▶ **Your task**: Transcribe only the lines in the data below falling between the line with "Agustus 4, 2026" and the line with "bắt đầu khi", including those two lines, and leave out any picture.
-- Entries shown follows --
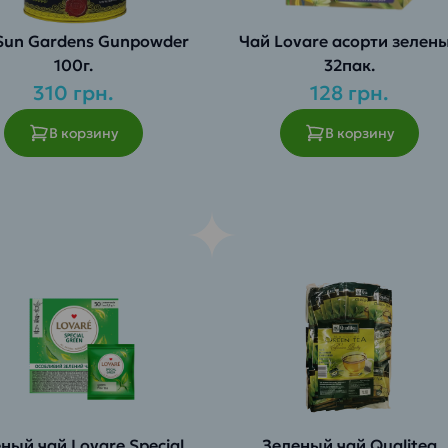
Чай Lovare асорти зелен
100г.
32пак.
310 грн.
128 грн.
В корзину
В корзину
ный чай Lovare Special
Зеленый чай Qualitea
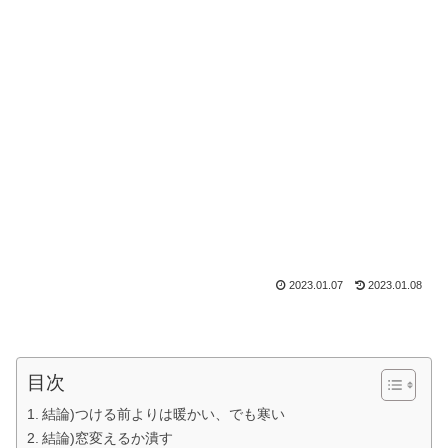
2023.01.07
2023.01.08
目次
結論)つける前よりは暖かい、でも寒い
結論)窓変えるか潰す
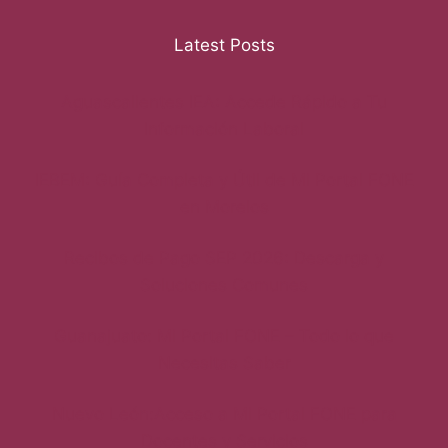
Latest Posts
Aguascalientes IEA: Accede Rápido a Tu
Información Laboral
IEBEM: Guía Completa y Útil de Mi Portal FONE
en Morelos
Recibos de Pago SEP 2026: Descarga y
Soluciones Comunes
Guanajuato: Mi Portal FONE – Todo lo que
Necesitas Saber
Nuevo León:Acceso a Mi Portal FONE para
Docentes y Servicios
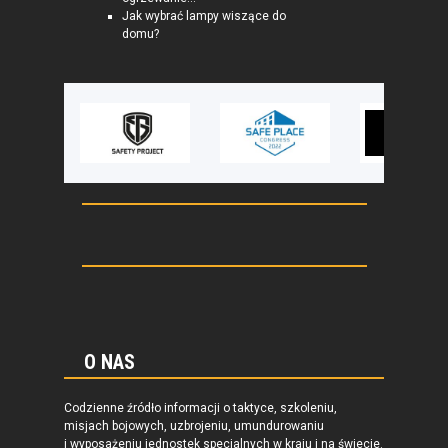
Jak wybrać lampy wiszące do
domu?
O NAS
Codzienne źródło informacji o taktyce, szkoleniu,
misjach bojowych, uzbrojeniu, umundurowaniu
i wyposażeniu jednostek specjalnych w kraju i na świecie.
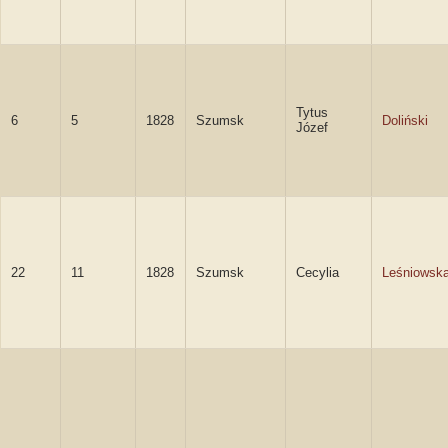
Tytus
6
5
1828
Szumsk
Doliński
Józef
22
11
1828
Szumsk
Cecylia
Leśniowsk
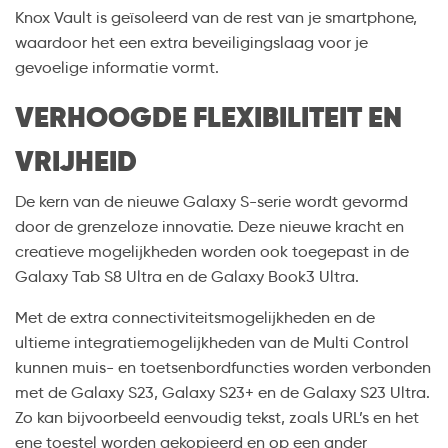
Knox Vault is geïsoleerd van de rest van je smartphone,
waardoor het een extra beveiligingslaag voor je
gevoelige informatie vormt.
VERHOOGDE FLEXIBILITEIT EN
VRIJHEID
De kern van de nieuwe Galaxy S-serie wordt gevormd
door de grenzeloze innovatie. Deze nieuwe kracht en
creatieve mogelijkheden worden ook toegepast in de
Galaxy Tab S8 Ultra en de Galaxy Book3 Ultra.
Met de extra connectiviteitsmogelijkheden en de
ultieme integratiemogelijkheden van de Multi Control
kunnen muis- en toetsenbordfuncties worden verbonden
met de Galaxy S23, Galaxy S23+ en de Galaxy S23 Ultra.
Zo kan bijvoorbeeld eenvoudig tekst, zoals URL’s en het
ene toestel worden gekopieerd en op een ander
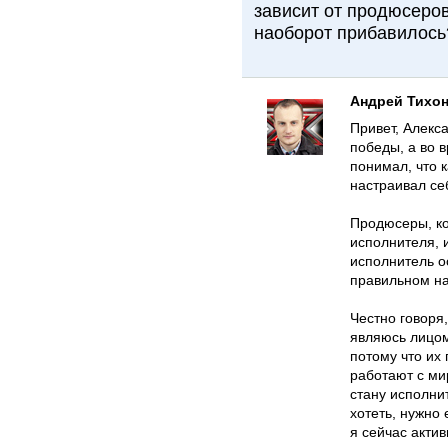
зависит от продюсеро
наоборот прибавилось
Андрей Тихо
Привет, Алекс
победы, а во в
понимал, что к
настраивал се
Продюсеры, ко
исполнителя, и
исполнитель о
правильном н
Честно говоря,
являюсь лицом
потому что и
работают с ми
стану исполни
хотеть, нужно 
я сейчас акти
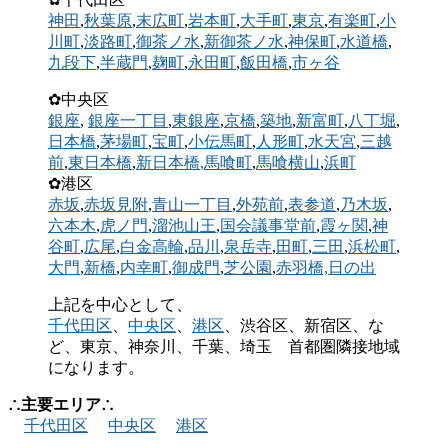
神田
,
秋葉原
,
末広町
,
岩本町
,
大手町
,
東京
,
有楽町
,
小
川町
,
淡路町
,
御茶ノ水
,
新御茶ノ水
,
神保町
,
水道橋
,
九段下
,
半蔵門
,
麹町
,
永田町
,
飯田橋
,
市ヶ谷
✿中央区
銀座
,
銀座一丁目
,
東銀座
,
京橋
,
築地
,
新富町
,
八丁堀
,
日本橋
,
茅場町
,
宝町
,
小伝馬町
,
人形町
,
水天宮
,
三越
前
,
東日本橋
,
新日本橋
,馬喰町
,
馬喰横山
,
浜町
✿港区
赤坂
,
赤坂見附
,
青山一丁目
,
外苑前
,
表参道
,
乃木坂
,
六本木
,
虎ノ門
,
溜池山王
,
国会議事堂前
,
霞ヶ関
,
神
谷町
,
広尾
,
白金高輪
,
品川
,
泉岳寺
,
田町
,
三田
,
浜松町
,
大門
,
新橋
,
内幸町
,
御成門
,
芝公園
,
赤羽橋,
日の出
上記を中心として、
千代田区
、
中央区
、
港区
、渋谷区、新宿区、な
ど、東京、神奈川、千葉、埼玉 首都圏隣接地域
になります。
∴主要エリア∴
千代田区
中央区
港区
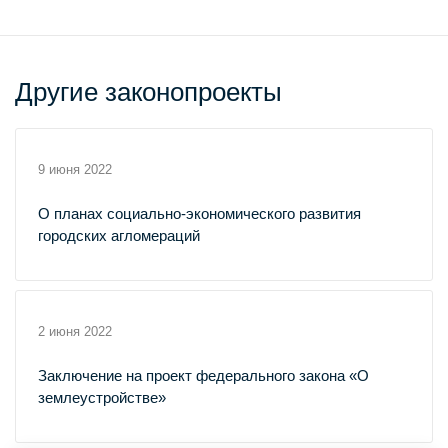
Другие законопроекты
9 июня 2022
О планах социально-экономического развития
городских агломераций
2 июня 2022
Заключение на проект федерального закона «О
землеустройстве»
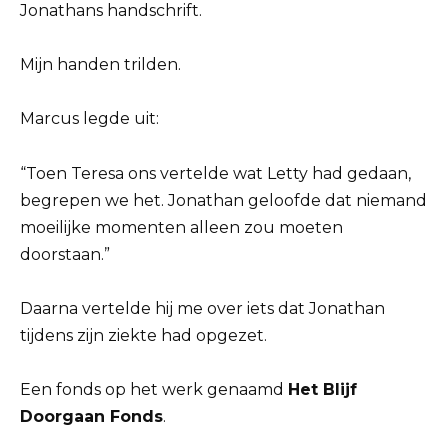
Jonathans handschrift.
Mijn handen trilden.
Marcus legde uit:
“Toen Teresa ons vertelde wat Letty had gedaan,
begrepen we het. Jonathan geloofde dat niemand
moeilijke momenten alleen zou moeten
doorstaan.”
Daarna vertelde hij me over iets dat Jonathan
tijdens zijn ziekte had opgezet.
Een fonds op het werk genaamd
Het Blijf
Doorgaan Fonds
.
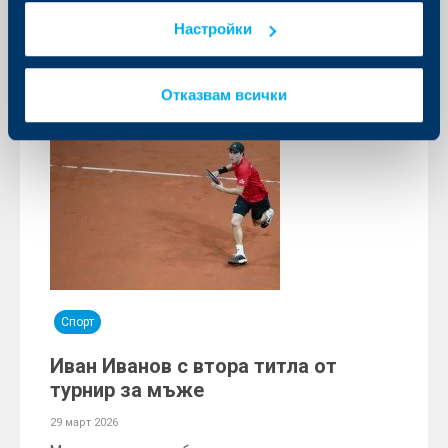
Настройки
Отказвам всички
Спорт
Иван Иванов с втора титла от
турнир за мъже
29 март 2026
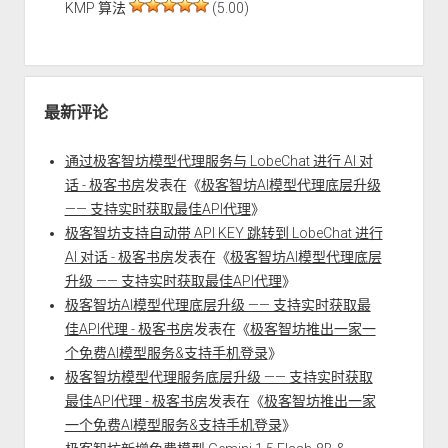
KMP 算法
(5.00)
最新评论
通过极客智坊模型代理服务与 LobeChat 进行 AI 对
话 - 极客书房
发表在《
极客智坊AI模型代理底层升级
—— 支持实时获取最佳API代理
》
极客智坊支持自动带 API KEY 跳转到 LobeChat 进行
AI 对话 - 极客书房
发表在《
极客智坊AI模型代理底层
升级 —— 支持实时获取最佳API代理
》
极客智坊AI模型代理底层升级 —— 支持实时获取最
佳API代理 - 极客书房
发表在《
极客智坊推出一家一
个免费AI模型服务&支持手机登录
》
极客智坊模型代理服务底层升级 —— 支持实时获取
最佳API代理 - 极客书房
发表在《
极客智坊推出一家
一个免费AI模型服务&支持手机登录
》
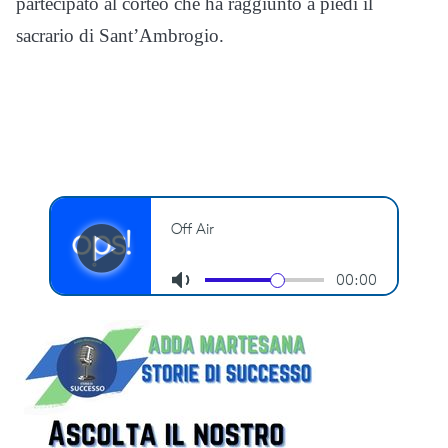
partecipato al corteo che ha raggiunto a piedi il
sacrario di Sant’Ambrogio.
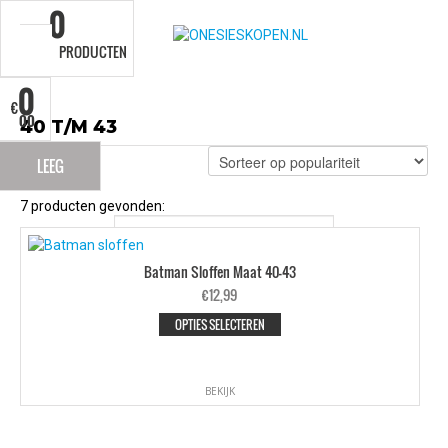
0
PRODUCTEN
0
€
00
40 T/M 43
LEEG
7 producten gevonden:
Batman Sloffen Maat 40-43
€
12,99
OPTIES SELECTEREN
BEKIJK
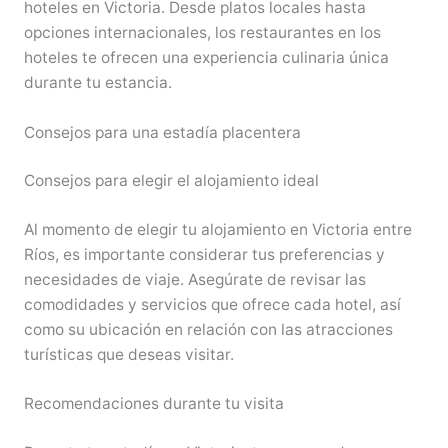
hoteles en Victoria. Desde platos locales hasta
opciones internacionales, los restaurantes en los
hoteles te ofrecen una experiencia culinaria única
durante tu estancia.
Consejos para una estadía placentera
Consejos para elegir el alojamiento ideal
Al momento de elegir tu alojamiento en Victoria entre
Ríos, es importante considerar tus preferencias y
necesidades de viaje. Asegúrate de revisar las
comodidades y servicios que ofrece cada hotel, así
como su ubicación en relación con las atracciones
turísticas que deseas visitar.
Recomendaciones durante tu visita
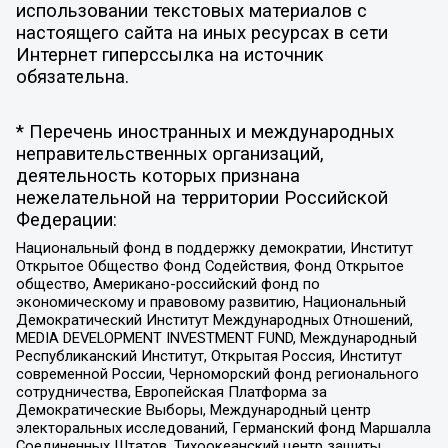
использовании текстовых материалов с
настоящего сайта на иных ресурсах в сети
Интернет гиперссылка на источник
обязательна.
* Перечень иностранных и международных
неправительственных организаций,
деятельность которых признана
нежелательной на территории Российской
Федерации:
Национальный фонд в поддержку демократии, Институт
Открытое Общество Фонд Содействия, Фонд Открытое
общество, Американо-российский фонд по
экономическому и правовому развитию, Национальный
Демократический Институт Международных Отношений,
MEDIA DEVELOPMENT INVESTMENT FUND, Международный
Республиканский Институт, Открытая Россия, Институт
современной России, Черноморский фонд регионального
сотрудничества, Европейская Платформа за
Демократические Выборы, Международный центр
электоральных исследований, Германский фонд Маршалла
Соединенных Штатов, Тихоокеанский центр защиты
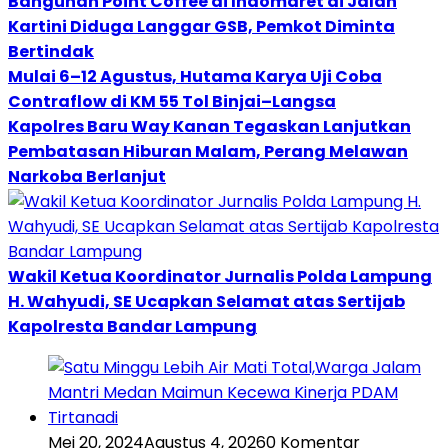
Bangunan Point Coffee di Indomaret di Jalan
Kartini Diduga Langgar GSB, Pemkot Diminta
Bertindak
Mulai 6–12 Agustus, Hutama Karya Uji Coba
Contraflow di KM 55 Tol Binjai–Langsa
Kapolres Baru Way Kanan Tegaskan Lanjutkan
Pembatasan Hiburan Malam, Perang Melawan
Narkoba Berlanjut
Wakil Ketua Koordinator Jurnalis Polda Lampung
H. Wahyudi, SE Ucapkan Selamat atas Sertijab
Kapolresta Bandar Lampung
Mei 20, 2024
Agustus 4, 2026
0 Komentar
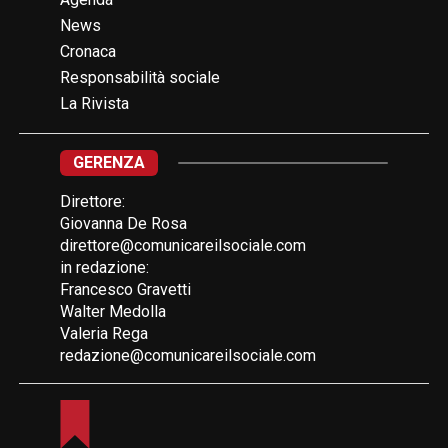
News
Cronaca
Responsabilità sociale
La Rivista
GERENZA
Direttore:
Giovanna De Rosa
direttore@comunicareilsociale.com
in redazione:
Francesco Gravetti
Walter Medolla
Valeria Rega
redazione@comunicareilsociale.com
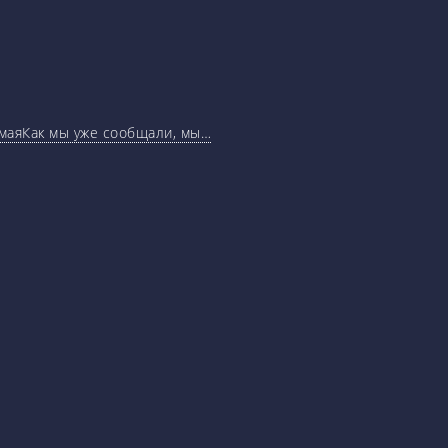
маяКак мы уже сообщали, мы…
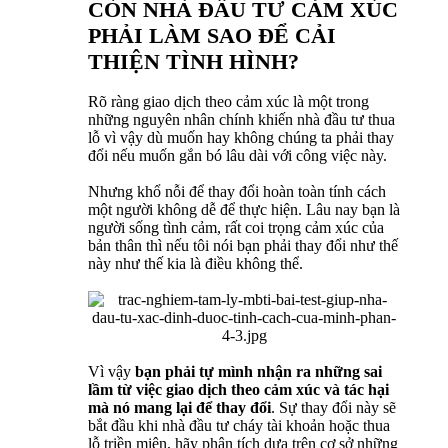
CÒN NHÀ ĐẦU TƯ CẢM XÚC
PHẢI LÀM SAO ĐỂ CẢI
THIỆN TÌNH HÌNH?
Rõ ràng giao dịch theo cảm xúc là một trong
những nguyên nhân chính khiến nhà đầu tư thua
lỗ vì vậy dù muốn hay không chúng ta phải thay
đổi nếu muốn gắn bó lâu dài với công việc này.
Nhưng khổ nỗi để thay đổi hoàn toàn tính cách
một người không dễ để thực hiện. Lâu nay bạn là
người sống tình cảm, rất coi trọng cảm xúc của
bản thân thì nếu tôi nói bạn phải thay đổi như thế
này như thế kia là điều không thể.
Vì vậy
bạn phải tự mình nhận ra những sai
lầm từ việc giao dịch theo cảm xúc và tác hại
mà nó mang lại để thay đổi
. Sự thay đổi này sẽ
bắt đầu khi nhà đầu tư cháy tài khoản hoặc thua
lỗ triền miên, hãy phân tích dựa trên cơ sở những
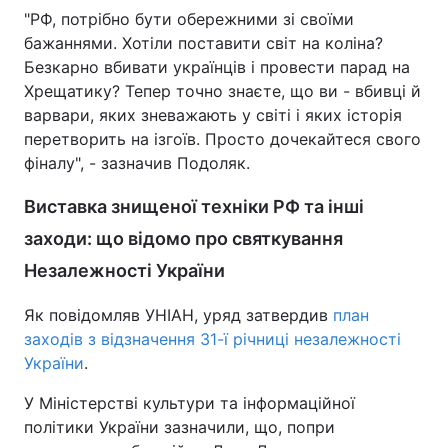
"РФ, потрібно бути обережними зі своїми
бажаннями. Хотіли поставити світ на коліна?
Безкарно вбивати українців і провести парад на
Хрещатику? Тепер точно знаєте, що ви - вбивці й
варвари, яких зневажають у світі і яких історія
перетворить на ізгоїв. Просто дочекайтеся свого
фіналу", - зазначив Подоляк.
Виставка знищеної техніки РФ та інші
заходи: що відомо про святкування
Незалежності України
Як повідомляв УНІАН, уряд затвердив
план
заходів з відзначення 31-ї річниці незалежності
України
.
У Міністерстві культури та інформаційної
політики України зазначили, що, попри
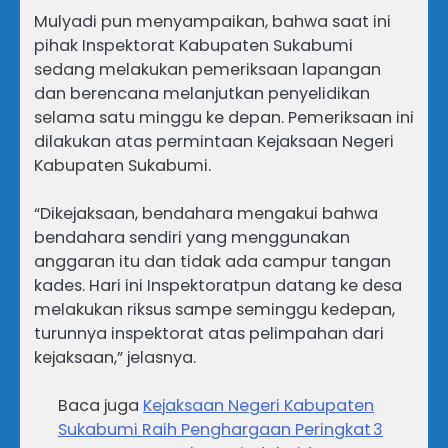
Mulyadi pun menyampaikan, bahwa saat ini
pihak Inspektorat Kabupaten Sukabumi
sedang melakukan pemeriksaan lapangan
dan berencana melanjutkan penyelidikan
selama satu minggu ke depan. Pemeriksaan ini
dilakukan atas permintaan Kejaksaan Negeri
Kabupaten Sukabumi.
“Dikejaksaan, bendahara mengakui bahwa
bendahara sendiri yang menggunakan
anggaran itu dan tidak ada campur tangan
kades. Hari ini Inspektoratpun datang ke desa
melakukan riksus sampe seminggu kedepan,
turunnya inspektorat atas pelimpahan dari
kejaksaan,” jelasnya.
Baca juga
Kejaksaan Negeri Kabupaten
Sukabumi Raih Penghargaan Peringkat 3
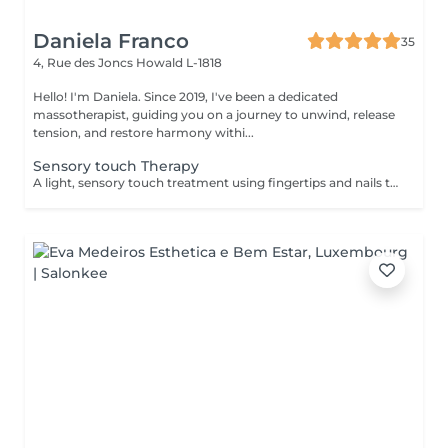
Daniela Franco
35
4, Rue des Joncs
Howald L-1818
Hello! I'm Daniela. Since 2019, I've been a dedicated
massotherapist, guiding you on a journey to unwind, release
tension, and restore harmony withi...
Sensory touch Therapy
A light, sensory touch treatment using fingertips and nails to promote deep relaxation, stress relief and overall well-being. This soothing touch complements conventional massage by gently stimulating the nervous system and enhancing calmness. 1 zone you can chose: Head Back Arms 3 zones is Head Back Arms.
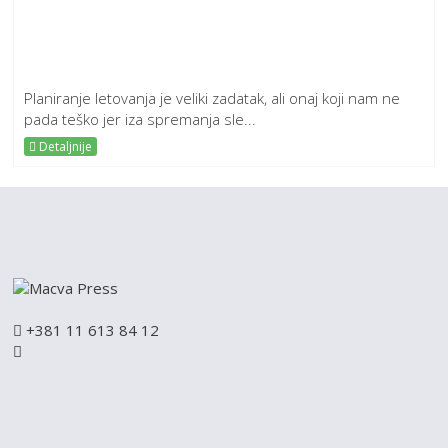
Planiranje letovanja je veliki zadatak, ali onaj koji nam ne
pada teško jer iza spremanja sle...
Detaljnije
+381 11 613 84 12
-- Entries shown concluded --
▶ **Answer space**:
Agustus 4, 2026
0 Komentar
News
Cronaca
Responsabilità sociale
La Rivista
GERENZA
Direttore:
Giovanna De Rosa
direttore@comunicareilsociale.com
in redazione:
Francesco Gravetti
Walter Medolla
Valeria Rega
redazione@comunicareilsociale.com
маяКак мы уже сообщали, мы…
CÒN NHÀ ĐẦU TƯ CẢM XÚC
PHẢI LÀM SAO ĐỂ CẢI
THIỆN TÌNH HÌNH?
Rõ ràng giao dịch theo cảm xúc là một trong
những nguyên nhân chính khiến nhà đầu tư thua
lỗ vì vậy dù muốn hay không chúng ta phải thay
đổi nếu muốn gắn bó lâu dài với công việc này.
Nhưng khổ nỗi để thay đổi hoàn toàn tính cách
một người không dễ để thực hiện. Lâu nay bạn là
người sống tình cảm, rất coi trọng cảm xúc của
bản thân thì nếu tôi nói bạn phải thay đổi như thế
này như thế kia là điều không thể.
Vì vậy
bạn phải tự mình nhận ra những sai
lầm từ việc giao dịch theo cảm xúc và tác hại
mà nó mang lại để thay đổi
. Sự thay đổi này sẽ
bắt đầu khi nhà đầu tư cháy tài khoản hoặc thua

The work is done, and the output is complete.